The doctrines developed by the Army for using tanks and airplanes reflected this core understanding. Tank development was split between the infantry and the cavalry. The infantry wanted tanks to punch holes in enemy lines for foot soldiers. Modernizers in the cavalry saw tanks as mechanical horses, primed for exploitation of a breakthrough and raiding enemy rear areas, while traditionalists desperately defended the horse as a weapon of war.
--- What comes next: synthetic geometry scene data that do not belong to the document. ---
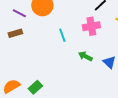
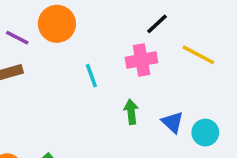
green arrow: (85, 56) -> (131, 112), turned 56

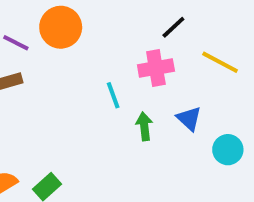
cyan line: (91, 76) -> (113, 95), moved
blue triangle: (173, 122) -> (189, 119), moved

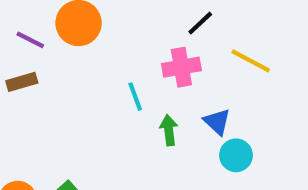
cyan circle: (228, 150) -> (236, 155), moved

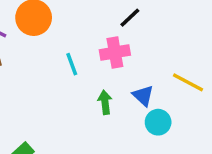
yellow line: (251, 61) -> (188, 82), moved
cyan line: (135, 97) -> (72, 64), moved

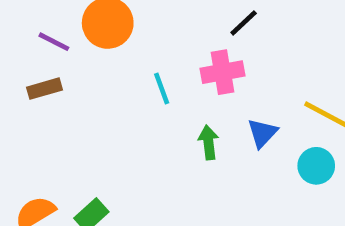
blue triangle: (143, 96) -> (262, 133), turned 30
cyan circle: (158, 122) -> (316, 166), moved

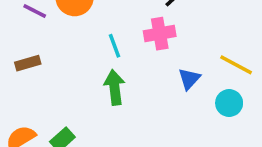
brown rectangle: (44, 89) -> (28, 63), moved
green arrow: (208, 142) -> (115, 87), moved, size x1.4

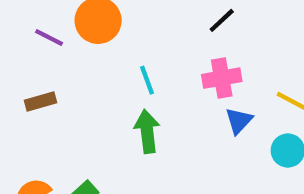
pink cross: (160, 34) -> (222, 78), moved

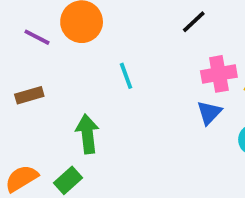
pink cross: (222, 78) -> (219, 74), moved
green arrow: (147, 131) -> (87, 134), moved

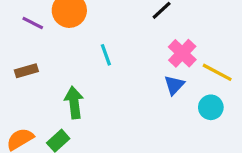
pink cross: (219, 74) -> (182, 53), turned -36

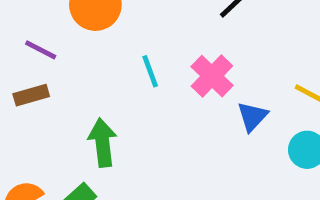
purple line: (33, 23) -> (41, 50), moved
pink cross: (182, 53) -> (212, 76), moved

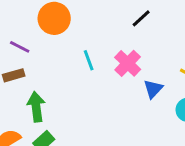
green arrow: (103, 143) -> (36, 107), moved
Neither foot nor horse soldiers envisioned tanks fighting tanks, instead seeing the new weapons in terms of their traditional missions (e.g., fast tanks with lighter cannons optimized for antipersonnel or antiobstacle attacks). Airmen saw bombardment aviation as the way to bypass the morass of the battlefield. Bombing could win the war by battering enemy industry and morale and, not incidentally, prove that airpower deserved a separate military service. Attack aviation on the battlefield realized neither goal and became neglected. Thus, long-range bombers with heavy defensive armament attacked precision targets by daylight. In short, fast tanks and heavy bombers.
By placing airpower and armor side by side, Johnson deftly illustrates the organizational, intellectual, and bureaucratic influences that went into the formulation of doctrine. The Army developed fast tanks and heavy bombers because it wanted to—not because of external constraints. As the present Department of Defense enters a period of fiscal austerity, it should keep Johnson’s conclusions firmly in mind.
The author’s research is thorough, plumbing multiple archives, service journals, memoirs, interviews, and official publications. His writing style is fluid and enjoyable to read. I highly recommend Fast Tanks and Heavy Bombers.
Lt Col Grant T. Weller, USAF, PhD
Headquarters US Air Force Pentagon,
"The views expressed are those of the author(s) and do not reflect the official policy or position of the US government or the Department of Defense."